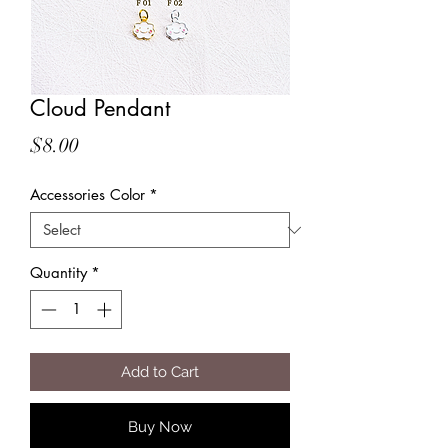
Cloud Pendant
Price
$8.00
Accessories Color
*
Quantity
*
Add to Cart
Buy Now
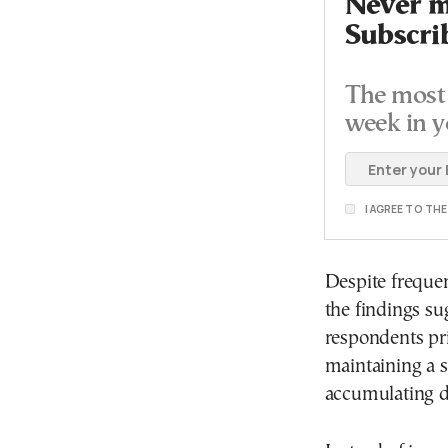
Never mi
Subscri
The most 
week in y
I AGREE TO TH
Despite frequent
the findings s
respondents pr
maintaining a s
accumulating d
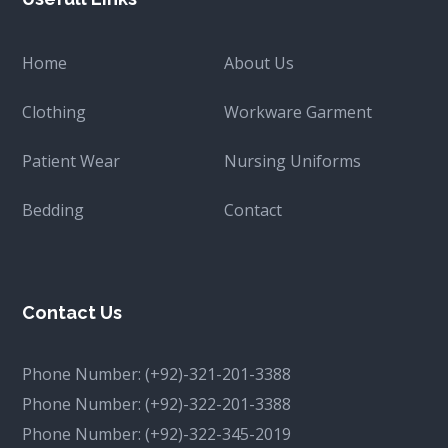
Home
About Us
Clothing
Workware Garment
Patient Wear
Nursing Uniforms
Bedding
Contact
Contact Us
Phone Number:
(+92)-321-201-3388
Phone Number:
(+92)-322-201-3388
Phone Number:
(+92)-322-345-2019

Work instruction
From the line holding "(+92)-321-201-3388" through the final line of the data above, copy every line exactly as written. Include nothing else.

Result of the exercise
(+92)-321-201-3388
Phone Number:
(+92)-322-201-3388
Phone Number:
(+92)-322-345-2019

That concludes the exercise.